> **Instructions to follow**
Transcription, pictures excluded: write out the data below exactly.

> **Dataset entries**

◇ ◇ ◇

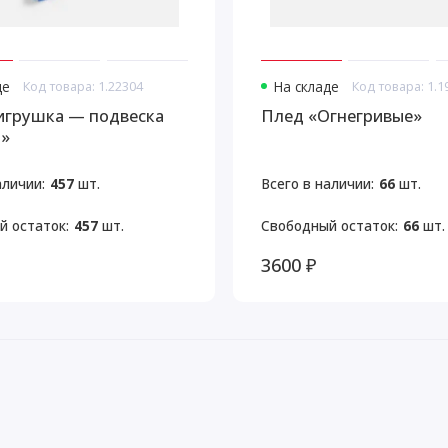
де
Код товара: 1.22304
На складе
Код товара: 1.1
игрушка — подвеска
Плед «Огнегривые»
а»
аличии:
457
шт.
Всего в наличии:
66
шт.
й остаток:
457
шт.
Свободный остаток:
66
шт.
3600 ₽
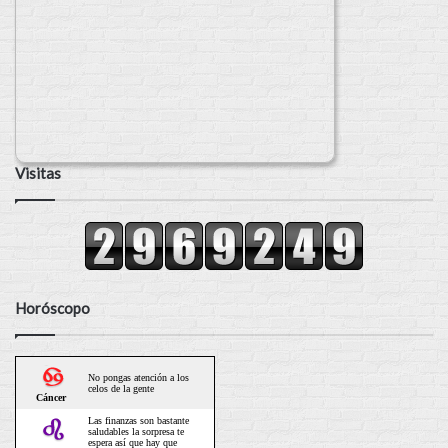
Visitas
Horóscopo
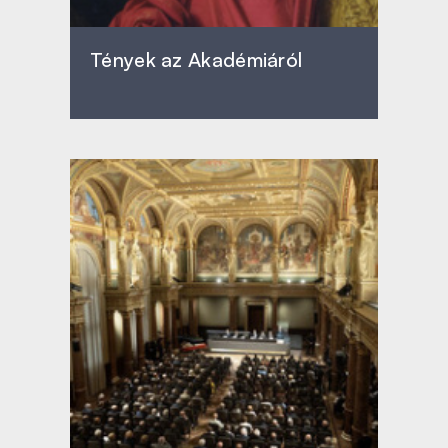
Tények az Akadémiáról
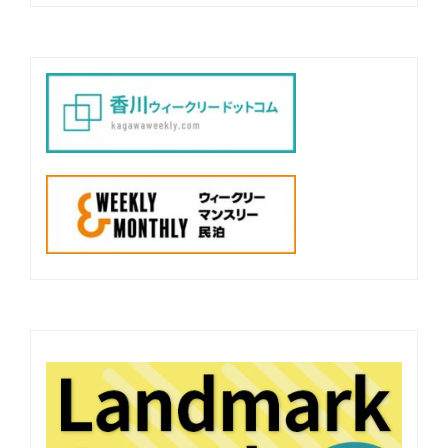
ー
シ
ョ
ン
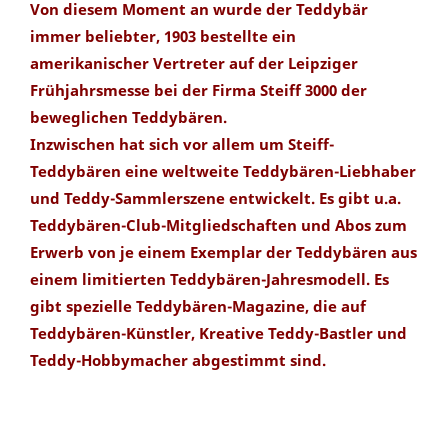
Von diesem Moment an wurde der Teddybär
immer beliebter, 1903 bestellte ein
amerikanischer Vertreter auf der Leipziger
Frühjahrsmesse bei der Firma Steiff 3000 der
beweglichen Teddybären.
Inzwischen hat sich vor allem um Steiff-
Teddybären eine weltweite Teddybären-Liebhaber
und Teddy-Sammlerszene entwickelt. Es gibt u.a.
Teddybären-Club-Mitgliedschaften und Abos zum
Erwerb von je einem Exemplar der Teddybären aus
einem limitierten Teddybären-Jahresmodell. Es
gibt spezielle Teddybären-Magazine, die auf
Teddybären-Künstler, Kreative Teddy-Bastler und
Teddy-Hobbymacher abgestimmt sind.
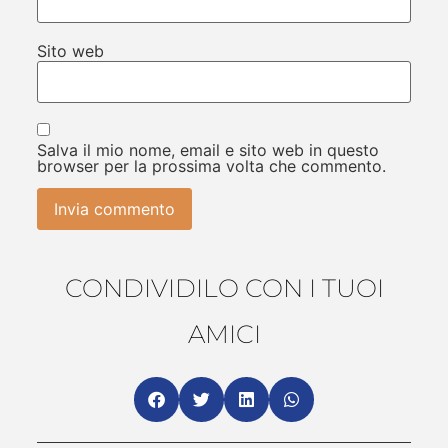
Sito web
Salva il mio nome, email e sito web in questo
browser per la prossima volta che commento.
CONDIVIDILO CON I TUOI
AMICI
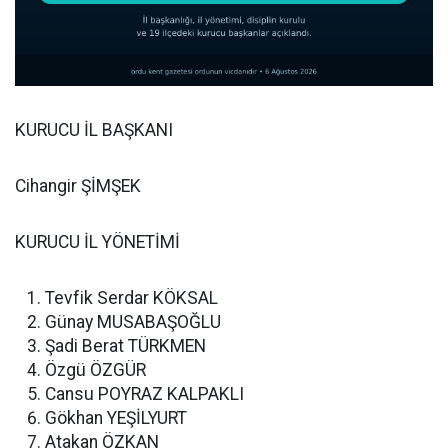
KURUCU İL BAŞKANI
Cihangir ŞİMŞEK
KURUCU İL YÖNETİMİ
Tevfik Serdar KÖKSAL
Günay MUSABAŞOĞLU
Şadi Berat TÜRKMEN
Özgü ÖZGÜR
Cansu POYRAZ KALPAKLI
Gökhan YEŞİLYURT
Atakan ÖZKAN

◇ ◇ ◇

> **Expected answer**
де
Код товара: 1.22304
На складе
Код товара: 1.1
игрушка — подвеска
Плед «Огнегривые»
а»
аличии:
457
шт.
Всего в наличии:
66
шт.
й остаток:
457
шт.
Свободный остаток:
66
шт.
3600 ₽
Visitas
Horóscopo
Tények az Akadémiáról
ー
シ
ョ
ン
Von diesem Moment an wurde der Teddybär
immer beliebter, 1903 bestellte ein
amerikanischer Vertreter auf der Leipziger
Frühjahrsmesse bei der Firma Steiff 3000 der
beweglichen Teddybären.
Inzwischen hat sich vor allem um Steiff-
Teddybären eine weltweite Teddybären-Liebhaber
und Teddy-Sammlerszene entwickelt. Es gibt u.a.
Teddybären-Club-Mitgliedschaften und Abos zum
Erwerb von je einem Exemplar der Teddybären aus
einem limitierten Teddybären-Jahresmodell. Es
gibt spezielle Teddybären-Magazine, die auf
Teddybären-Künstler, Kreative Teddy-Bastler und
Teddy-Hobbymacher abgestimmt sind.
Sito web
Salva il mio nome, email e sito web in questo
browser per la prossima volta che commento.
CONDIVIDILO CON I TUOI
AMICI
KURUCU İL BAŞKANI
Cihangir ŞİMŞEK
KURUCU İL YÖNETİMİ
Tevfik Serdar KÖKSAL
Günay MUSABAŞOĞLU
Şadi Berat TÜRKMEN
Özgü ÖZGÜR
Cansu POYRAZ KALPAKLI
Gökhan YEŞİLYURT
Atakan ÖZKAN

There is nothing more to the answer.